> **TASK TO CARRY OUT**
Reproduce exactly the line that includes "Psychologie" and all lines after it, ending with the last line of the data.

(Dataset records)
■ ■ ■

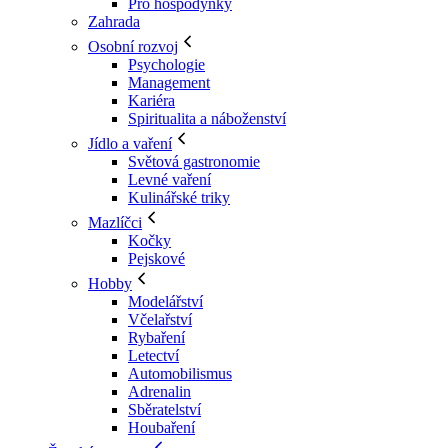
Pro hospodyňky
Zahrada
Osobní rozvoj
Psychologie
Management
Kariéra
Spiritualita a náboženství
Jídlo a vaření
Světová gastronomie
Levné vaření
Kulinářské triky
Mazlíčci
Kočky
Pejskové
Hobby
Modelářství
Včelařství
Rybaření
Letectví
Automobilismus
Adrenalin
Sběratelství
Houbaření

■ ■ ■

> **ANSWER SECTION**
Psychologie
Management
Kariéra
Spiritualita a náboženství
Jídlo a vaření
Světová gastronomie
Levné vaření
Kulinářské triky
Mazlíčci
Kočky
Pejskové
Hobby
Modelářství
Včelařství
Rybaření
Letectví
Automobilismus
Adrenalin
Sběratelství
Houbaření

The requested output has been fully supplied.